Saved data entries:
+---+

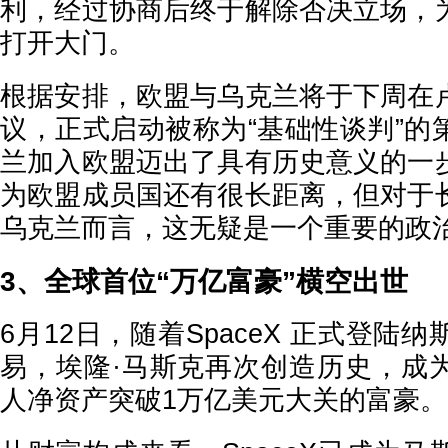
利，经过协商后终于解除否决立场，
打开大门。
根据安排，欧盟与乌克兰将于下周在
议，正式启动被称为“基础性谈判”的
兰加入欧盟迈出了具有历史意义的一
为欧盟成员国还有很长距离，但对于
乌克兰而言，这无疑是一个重要的政
3、全球首位“万亿富豪”横空出世
6月12日，随着SpaceX 正式登陆
易，埃隆·马斯克再次创造历史，成
人净资产突破1万亿美元大关的富豪。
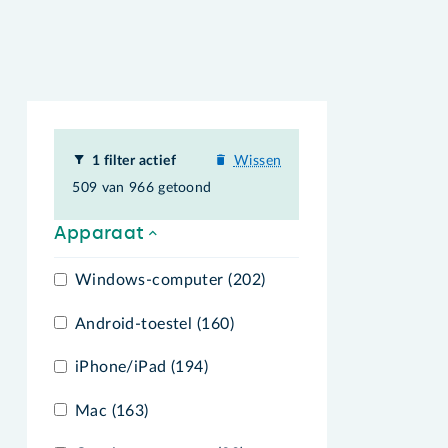
1 filter actief
Wissen
509 van 966 getoond
Apparaat
Windows-computer (202)
Android-toestel (160)
iPhone/iPad (194)
Mac (163)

+---+

▸ **Work instructions**: Before copying, set the pictures aside; then give the records again exactly.

▸ **Task solution**:
利，经过协商后终于解除否决立场，
打开大门。
根据安排，欧盟与乌克兰将于下周在
议，正式启动被称为“基础性谈判”的
兰加入欧盟迈出了具有历史意义的一
为欧盟成员国还有很长距离，但对于
乌克兰而言，这无疑是一个重要的政
3、全球首位“万亿富豪”横空出世
6月12日，随着SpaceX 正式登陆
易，埃隆·马斯克再次创造历史，成
人净资产突破1万亿美元大关的富豪。
1 filter actief
Wissen
509 van 966 getoond
Apparaat
Windows-computer (202)
Android-toestel (160)
iPhone/iPad (194)
Mac (163)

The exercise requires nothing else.